The effect of wind turbines on wildlife can cause anxiety to those with green credentials. However the greater prairie chicken, a wild inhabitant of the United States,  is largely unaffected by the wind turbines they share areas of the Great Plains of Kansas with. There’s no ruffling of coats or spitting of feathers necessary, because this is the official finding, reported a few weeks ago,  of a Kansas State University ecologist and his team, after  seven years of study.

Prairie Chickens Safer Near Wind Farms

The researchers were led by Brett Sandercock, a professor of biology. After their exhaustive study they concluded that wind turbines have little effect on greater prairie chickens. Indeed the scientists also found that female of the species survival rates increased after wind turbines were installed!

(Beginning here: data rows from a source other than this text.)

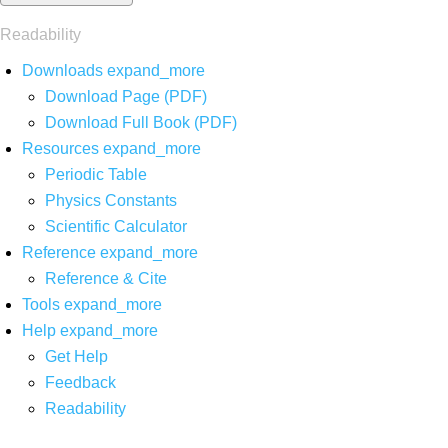
Readability
Downloads
expand_more
Download Page (PDF)
Download Full Book (PDF)
Resources
expand_more
Periodic Table
Physics Constants
Scientific Calculator
Reference
expand_more
Reference & Cite
Tools
expand_more
Help
expand_more
Get Help
Feedback
Readability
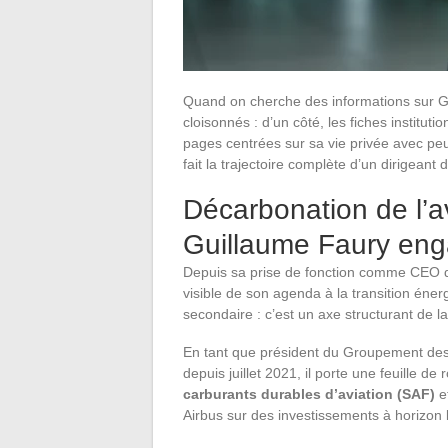
Quand on cherche des informations sur G
cloisonnés : d’un côté, les fiches instituti
pages centrées sur sa vie privée avec peu 
fait la trajectoire complète d’un dirigeant 
Décarbonation de l’avi
Guillaume Faury enga
Depuis sa prise de fonction comme CEO d
visible de son agenda à la transition éne
secondaire : c’est un axe structurant de la
En tant que président du Groupement des 
depuis juillet 2021, il porte une feuille d
carburants durables d’aviation (SAF)
e
Airbus sur des investissements à horizon l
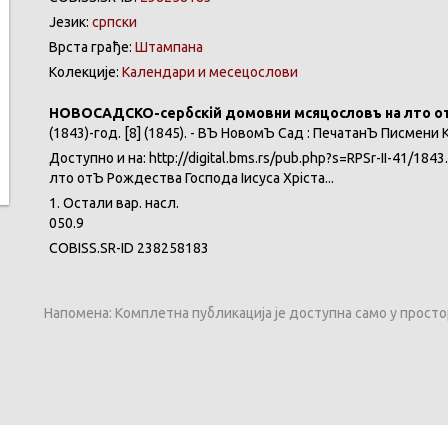
Језик:
српски
Врста грађе:
Штампана
Колекције:
Календари и месецослови
НОВОСАДСКО-сербскій домовни мѣсяцословъ на лѣто отъ
(1843)-год. [8] (1845). - ВЪ НовомЪ Садѣ : ПечатанЪ Писмени
Доступно и на: http://digital.bms.rs/pub.php?s=RPSr-II-41/184
лѣто отЪ Рождества Господа Іисуса Хріста...
1. Остали вар. насл.
050.9
COBISS.SR-ID 238258183
Напомена: Комплетна публикација је доступна само у прост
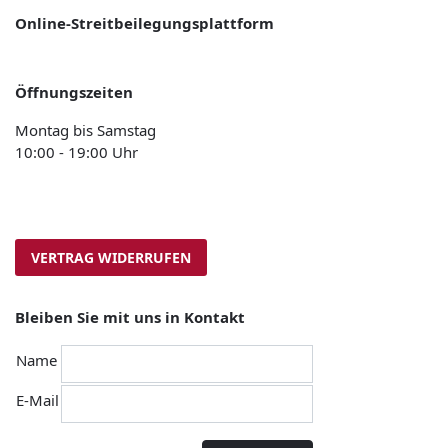
Online-Streitbeilegungsplattform
Öffnungszeiten
Montag bis Samstag
10:00 - 19:00 Uhr
VERTRAG WIDERRUFEN
Bleiben Sie mit uns in Kontakt
Name
E-Mail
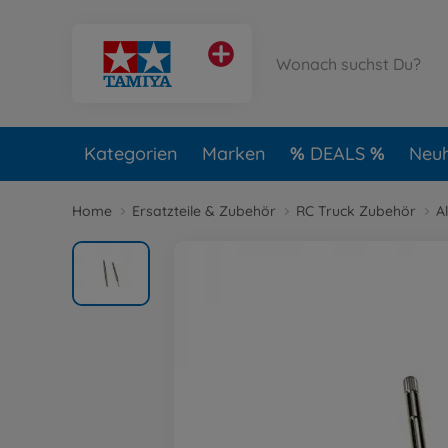
Kategorien
Marken
DEALS
Neuh
Home
Ersatzteile & Zubehör
RC Truck Zubehör
A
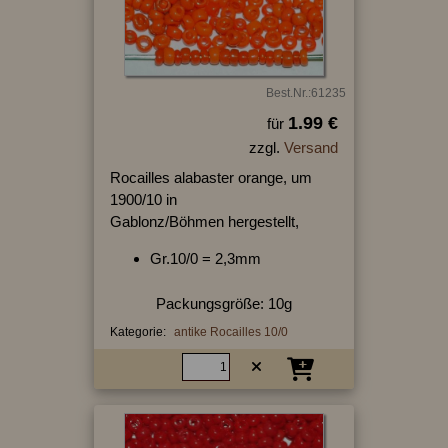
Best.Nr.:61235
1.99 €
für
zzgl.
Versand
Rocailles alabaster orange, um
1900/10 in
Gablonz/Böhmen hergestellt,
Gr.10/0 = 2,3mm
Packungsgröße: 10g
Kategorie:
antike Rocailles 10/0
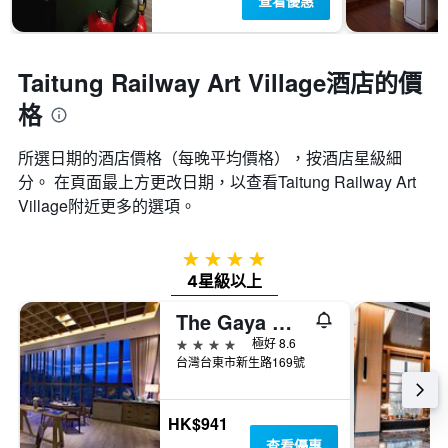
查看優惠
Taitung Railway Art Village酒店的價
格
所選日期的酒店價格（每晚平均價格），按酒店星級細
分。 在頁面最上方更改日期，以查看Taitung Railway Art
Village​附近更多的選項。
4星級
4星級以上
The Gaya 渡假酒店
4星級
極好 8.6
台灣台東市新生路169號
HK$941
查看優惠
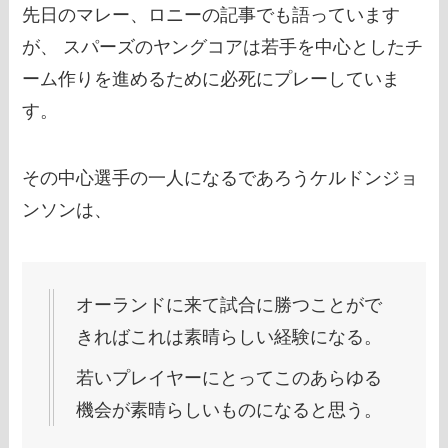
先日のマレー、ロニーの記事でも語っています
が、 スパーズのヤングコアは若手を中心としたチ
ーム作りを進めるために必死にプレーしていま
す。
その中心選手の一人になるであろうケルドンジョ
ンソンは、
オーランドに来て試合に勝つことがで
きればこれは素晴らしい経験になる。
若いプレイヤーにとってこのあらゆる
機会が素晴らしいものになると思う。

With the increasing number of wind farms being created  across the Plains of Kansas, Sandercock and his team were part of an unlikely alliance of stakeholders, including conservationists, wildlife agencies and wind energy companies, who studied how these wind projects influence grassland birds, whose numbers have declines over the last 100 years.

Sandercock said-

“The research will certainly aid with wind power site guidelines and with the development of mitigation strategies to enhance habitat conditions for the greater prairie chicken.”

Brett Sandercock

The greater prairie chicken was once abundant across the central Plains, but populations have declined because of habitat loss and human development.  The researchers studied the birds for seven breeding seasons and captured nearly 1,000 total male and female birds around the communal areas where males gather and make calls to attract females. Females mate with the males and then hide nests in tall prairie grass.

Sandercock, commenting on the findings, said

“We don’t have evidence for really strong effects of wind power on prairie chickens or their reproduction. We have some evidence for females avoiding the turbines, but the avoidance within the home range doesn’t seem to have an impact on nest site selection or nest survival.”

Similar studies have shown that oil and gas development adversely affect prairie chickens,  but not wind farms it seems. Female mortality rates are highest during the breeding season because females are more focused on protecting clutches than avoiding predators, but it seems that the turbines’ revolutions and slight noise may be sufficient to keep away predators and thus incease the chances of survival and improve breeding rates.

So it seems that the greater prairie chicken can be thankful for wind farm development in its habitat, although its predators such as the Coyote may be less pleased!